29. "Take a rest, Win."

1.8K 143 1
                                    


Bug!

Win meringis saat tubuhnya membentur tanah dengan keras. Kepalanya berdenyut, pandangannya ikut memburam.

"Hal selalu mudah bagimu, bukan, Win?"

Kening Win berkerut dalam melihat bayangan Dylan yang semakin jelas. Pria dengan beanie hitam itu menunduk menatapnya rendah.

"Kembali lalu menjelaskan semuanya pada Bright. Memasang wajah menyedihkan dan menangis layaknya anak kecil. Mudah bukan, Win?"

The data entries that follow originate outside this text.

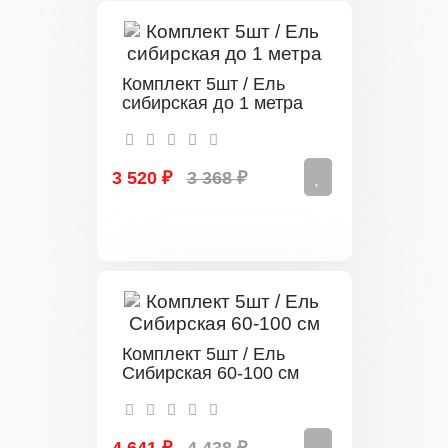
Комплект 5шт / Ель
сибирская до 1 метра
3 520 ₽
3 368 ₽
Комплект 5шт / Ель
Сибирская 60-100 см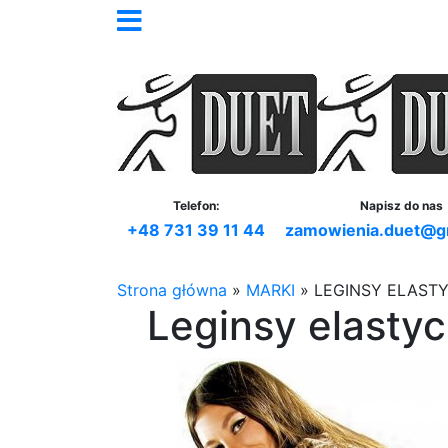
Telefon:
Napisz do nas
+48 731 39 11 44
zamowienia.duet@g
Strona główna
»
MARKI
»
LEGINSY ELAST
Leginsy elasty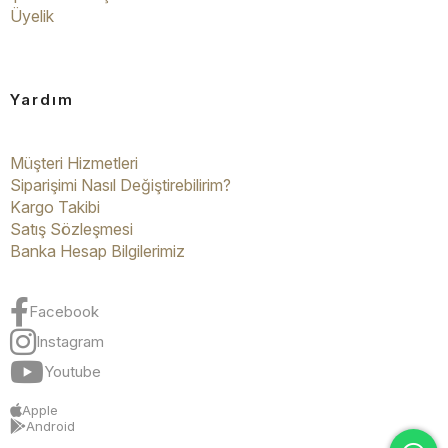
Üyelik
Yardım
Müşteri Hizmetleri
Siparişimi Nasıl Değiştirebilirim?
Kargo Takibi
Satış Sözleşmesi
Banka Hesap Bilgilerimiz
Facebook
Instagram
Youtube
Apple
Android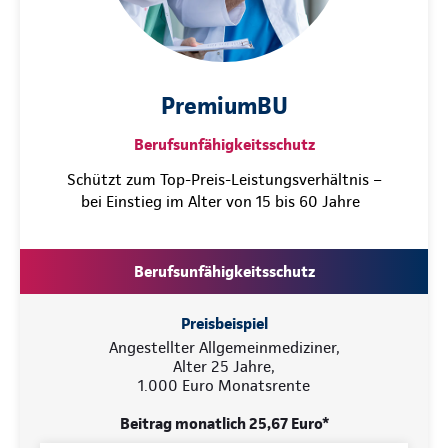
PremiumBU
Berufsunfähigkeitsschutz
Schützt zum Top-Preis-Leistungsverhältnis –
bei Einstieg im Alter von 15 bis 60 Jahre
Berufsunfähigkeitsschutz
Preisbeispiel
Angestellter Allgemeinmediziner,
Alter 25 Jahre,
1.000 Euro Monatsrente
Beitrag monatlich 25,67 Euro*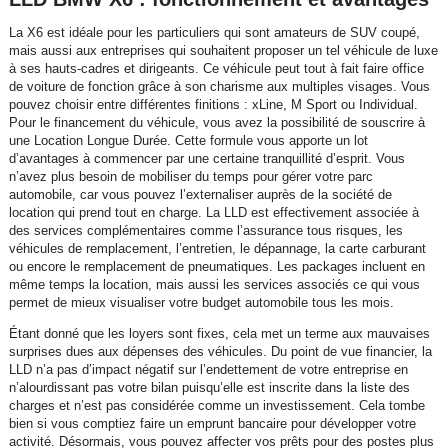
La X6 est idéale pour les particuliers qui sont amateurs de SUV coupé,
mais aussi aux entreprises qui souhaitent proposer un tel véhicule de luxe
à ses hauts-cadres et dirigeants. Ce véhicule peut tout à fait faire office
de voiture de fonction grâce à son charisme aux multiples visages. Vous
pouvez choisir entre différentes finitions : xLine, M Sport ou Individual.
Pour le financement du véhicule, vous avez la possibilité de souscrire à
une Location Longue Durée. Cette formule vous apporte un lot
d’avantages à commencer par une certaine tranquillité d’esprit. Vous
n’avez plus besoin de mobiliser du temps pour gérer votre parc
automobile, car vous pouvez l’externaliser auprès de la société de
location qui prend tout en charge. La LLD est effectivement associée à
des services complémentaires comme l’assurance tous risques, les
véhicules de remplacement, l’entretien, le dépannage, la carte carburant
ou encore le remplacement de pneumatiques. Les packages incluent en
même temps la location, mais aussi les services associés ce qui vous
permet de mieux visualiser votre budget automobile tous les mois.
Étant donné que les loyers sont fixes, cela met un terme aux mauvaises
surprises dues aux dépenses des véhicules. Du point de vue financier, la
LLD n’a pas d’impact négatif sur l’endettement de votre entreprise en
n’alourdissant pas votre bilan puisqu’elle est inscrite dans la liste des
charges et n’est pas considérée comme un investissement. Cela tombe
bien si vous comptiez faire un emprunt bancaire pour développer votre
activité. Désormais, vous pouvez affecter vos prêts pour des postes plus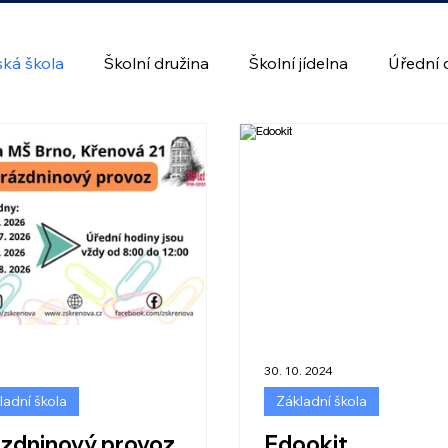
ká škola
Školní družina
Školní jídelna
Úřední 
30. 10. 2024
ladní škola
Základní škola
zdninový provoz
Edookit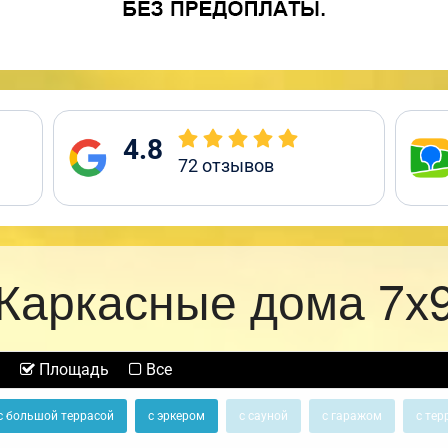
4.8
72
отзывов
Каркасные дома 7х
Площадь
Все
с большой террасой
с эркером
с сауной
с гаражом
с тер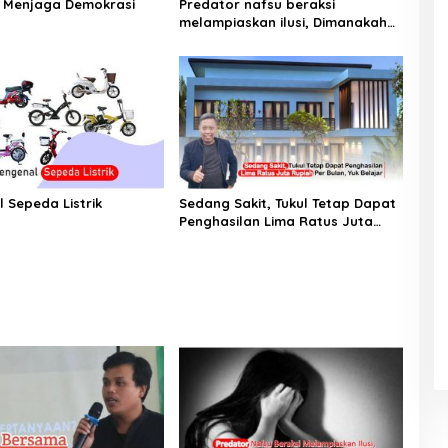
 Menjaga Demokrasi
Predator nafsu beraksi
melampiaskan ilusi, Dimanakah
Lingkungan Ramah Anak?
 Sepeda Listrik
Sedang Sakit, Tukul Tetap Dapat
Penghasilan Lima Ratus Juta
Rupiah Per Bulan, Yuk Belajar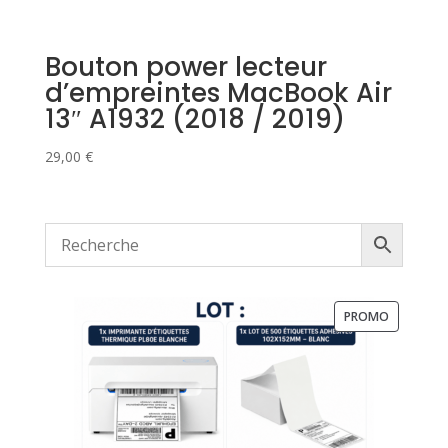
Bouton power lecteur
d’empreintes MacBook Air
13″ A1932 (2018 / 2019)
29,00
€
PRODUIT
PROMO
EN
PROMOTI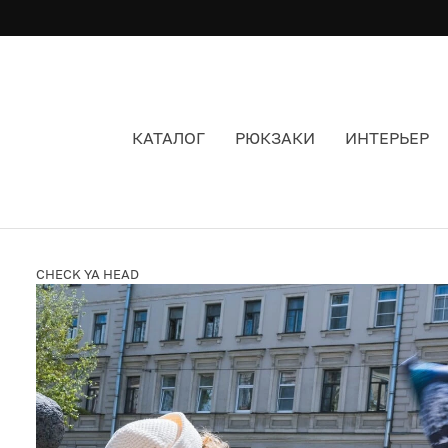
КАТАЛОГ
РЮКЗАКИ
ИНТЕРЬЕР
МОРЯЧКА CHECK YA HEAD РЕЧНОЙ ЖЕМЧУГ 1
CHECK YA HEAD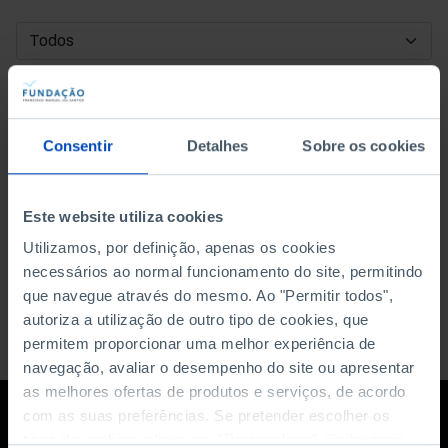
DATA DE INÍCIO
DATA DE FIM
Consentir
Detalhes
Sobre os cookies
ORDENAR POR
Este website utiliza cookies
Utilizamos, por definição, apenas os cookies
necessários ao normal funcionamento do site, permitindo
que navegue através do mesmo. Ao "Permitir todos",
autoriza a utilização de outro tipo de cookies, que
permitem proporcionar uma melhor experiência de
navegação, avaliar o desempenho do site ou apresentar
as melhores ofertas de produtos e serviços, de acordo
com as suas preferências. Se pretender escolher os
tipos de cookies, clique em "Personalizar". Saiba mais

"Apa yang kau bicara- Argh!"

Dylan mendengus melihat darah Win yang terciprat di tangannya. "Kau tahu, brengsek.

"Aku melihat dengan mata kepalaku sendiri. Sehancur apa Bright saat kau tidak lagi disisinya. Amukan dan jeritannya. Semua itu tidak akan hilang dari ingatanku, bajingan."

Win menelan salivanya.

Menatap tepat manik mata Dylan.

"Apa yang anak buahmu laporkan? Bright baik-baik saja? Ya?" Dylan mengeratkan cengkramannya di rahang Win, membuat Win terbatuk.

"Tidak becus! Seharusnya kau tidak usah kembali! Bright nyaris terbiasa hidup tanpamu, Metawin!"

"Dylan..."

Brak!

"Jangan sentuh aku."

"Kumohon-"

"Menyedihkan sekali. Pengusaha besar yang terpandang mengemis di kakiku. Lupakanlah, Win. Pada akhirnya kau akan pergi lagi, kan."

Kepala Win berdenyut bukan main. Lebam di pipinya tidak lagi terasa perih. Win menatap punggung Dylan yang menjauh.

Terbatuk, Win dapat merasakan darah kental yang meresap di salju. Sebelum kesadarannya menghilang sempurna, Win mendengar suara samar memanggil namanya.

"Metawinnn!"

*****


"Win? Kau baik-baik saja?"

Tepukan halus di pipi Win menjadi hal pertama yang Win rasakan. Sepasang mata cokelat jernih itu terbuka. Menemukan Bright yang menatapnya dengan wajah khawatir.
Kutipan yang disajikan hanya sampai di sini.